*Exercise objective:*
Give again, word for word, every line in the entries below from the line with "ورهاناتهم، خاصة أن وجدة تشكل واحدة من كبريات" up to and including the line with "التزامات أساسية، وهي", and no other line.

=== Section Start ===

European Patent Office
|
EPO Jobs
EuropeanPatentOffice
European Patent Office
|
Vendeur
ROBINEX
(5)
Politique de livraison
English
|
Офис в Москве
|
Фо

=== Section End ===
=== Section Start ===

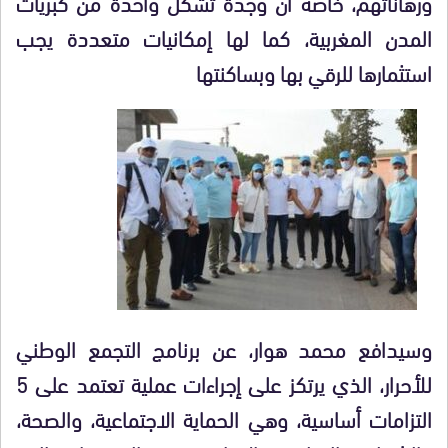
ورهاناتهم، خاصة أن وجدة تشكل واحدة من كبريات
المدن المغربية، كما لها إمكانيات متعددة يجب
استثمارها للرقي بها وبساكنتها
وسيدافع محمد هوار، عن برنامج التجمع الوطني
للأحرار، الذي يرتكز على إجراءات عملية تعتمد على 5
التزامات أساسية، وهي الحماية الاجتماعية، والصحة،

=== Section End ===

*Solution below:*
ورهاناتهم، خاصة أن وجدة تشكل واحدة من كبريات
المدن المغربية، كما لها إمكانيات متعددة يجب
استثمارها للرقي بها وبساكنتها
وسيدافع محمد هوار، عن برنامج التجمع الوطني
للأحرار، الذي يرتكز على إجراءات عملية تعتمد على 5
التزامات أساسية، وهي الحماية الاجتماعية، والصحة،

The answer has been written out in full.